I am trying to quantize a siam-style tracking model, and unfortunately I found that with int8 qat, the resulted model didn’t work at all. I am not sure whether is my qat setup goes wrong or int8 is not enough for such task.
Since I only want a quantized backbone, the qat setup is like:
1.replace skip-connection "+" with nn.quantized.FloatFunctional() 2.coding fuse model method for structure like conv-bn-relu, then: if cfg.TRAIN.QAT: model.eval() model.backbone.fuse_model() model.backbone.qconfig = quantization.QConfig(weight=wt_fake_quant_per_channel_8bit, activation=act_fake_quant_8bit,) model.backbone = quantization.prepare_qat(model.backbone, inplace=True) if cfg.ADJUST.ADJUST: model.neck.apply(quantization.disable_fake_quant) if cfg.BAN.BAN: model.ban_head.apply(quantization.disable_fake_quant) model.backbone.features[-1].skip_add.activation_post_process.apply(quantization.disable_fake_quant) model.train() # start training train(dist_model, optimizer, lr_scheduler, tb_writer)
Is the code above has something wrong?

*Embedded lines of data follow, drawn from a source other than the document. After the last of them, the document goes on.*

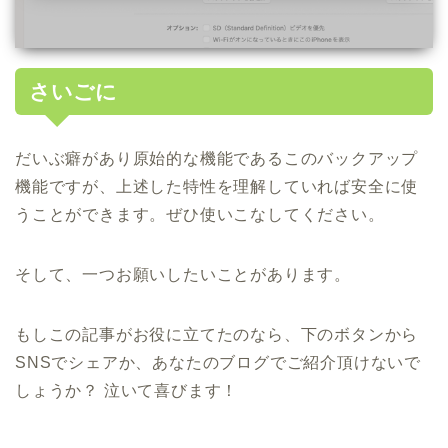
さいごに
だいぶ癖があり原始的な機能であるこのバックアップ
機能ですが、上述した特性を理解していれば安全に使
うことができます。ぜひ使いこなしてください。
そして、一つお願いしたいことがあります。
もしこの記事がお役に立てたのなら、下のボタンから
SNSでシェアか、あなたのブログでご紹介頂けないで
しょうか？ 泣いて喜びます！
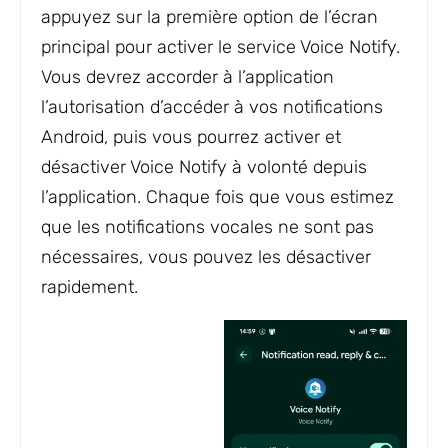
appuyez sur la première option de l’écran
principal pour activer le service Voice Notify.
Vous devrez accorder à l’application
l’autorisation d’accéder à vos notifications
Android, puis vous pourrez activer et
désactiver Voice Notify à volonté depuis
l’application. Chaque fois que vous estimez
que les notifications vocales ne sont pas
nécessaires, vous pouvez les désactiver
rapidement.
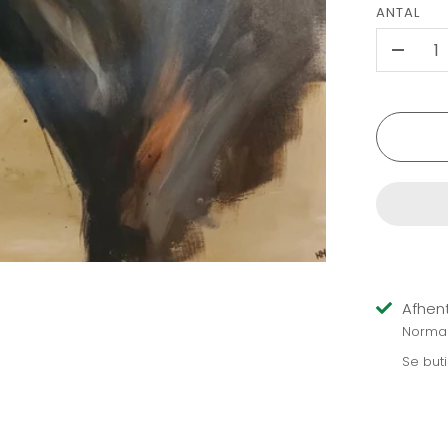
ANTAL
-
Afhent
Normalt
Se but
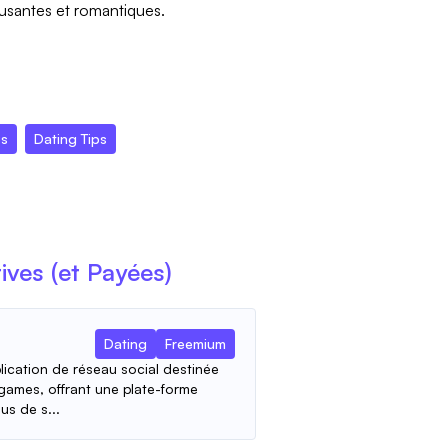
musantes et romantiques.
es
Dating Tips
ives (et Payées)
Dating
Freemium
lication de réseau social destinée
mes, offrant une plate-forme
us de s...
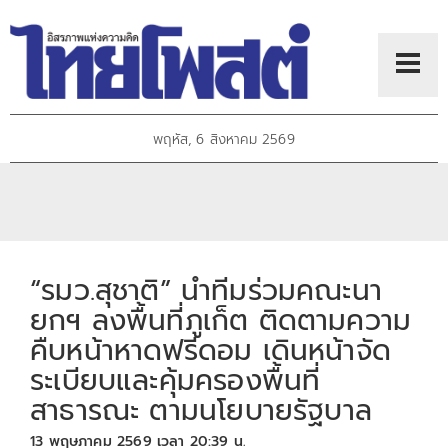
พฤหัส, 6 สิงหาคม 2569
“รมว.สุชาติ” นำทีมร่วมคณะนา
ยกฯ ลงพื้นที่ภูเก็ต ติดตามความ
คืบหน้าหาดฟรีดอม เดินหน้าจัด
ระเบียบและคุ้มครองพื้นที่
สาธารณะ ตามนโยบายรัฐบาล
13 พฤษภาคม 2569 เวลา 20:39 น.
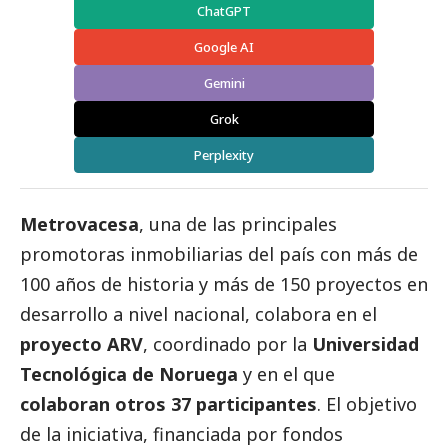
ChatGPT
Google AI
Gemini
Grok
Perplexity
Metrovacesa
, una de las principales
promotoras inmobiliarias del país con más de
100 años de historia y más de 150 proyectos en
desarrollo a nivel nacional, colabora en el
proyecto ARV
, coordinado por la
Universidad
Tecnológica de Noruega
y en el que
colaboran otros 37 participantes
. El objetivo
de la iniciativa, financiada por fondos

I disable the last activation quantization because the followed layers are working on float32, is this step necessary?
If such code looks good, I guess it is just int8 is not enough, So, is it possible to do int 16 qat, I try something like:
act_fake_quant_16bit = quantization.FakeQuantize.with_args( observer=MinMaxObserver_Clip6.with_args( quant_min=-32767, quant_max=32767, dtype=torch.qint32, qscheme=torch.per_tensor_symmetric, reduce_range=False ), quant_min=-32767, quant_max=32767, dtype=torch.qint32, qscheme=torch.per_tensor_symmetric, reduce_range=False ) wt_fake_quant_per_channel_16bit = quantization.FakeQuantize.with_args( observer=quantization.PerChannelMinMaxObserver.with_args( quant_min=-32767, quant_max=32767, dtype=torch.qint32, qscheme=torch.per_channel_symmetric, reduce_range=False ), quant_min=-32767, quant_max=32767, dtype=torch.qint32, qscheme=torch.per_channel_symmetric, reduce_range=False )
but get errors from torch says that only int8/uint8 dtype is acceptable.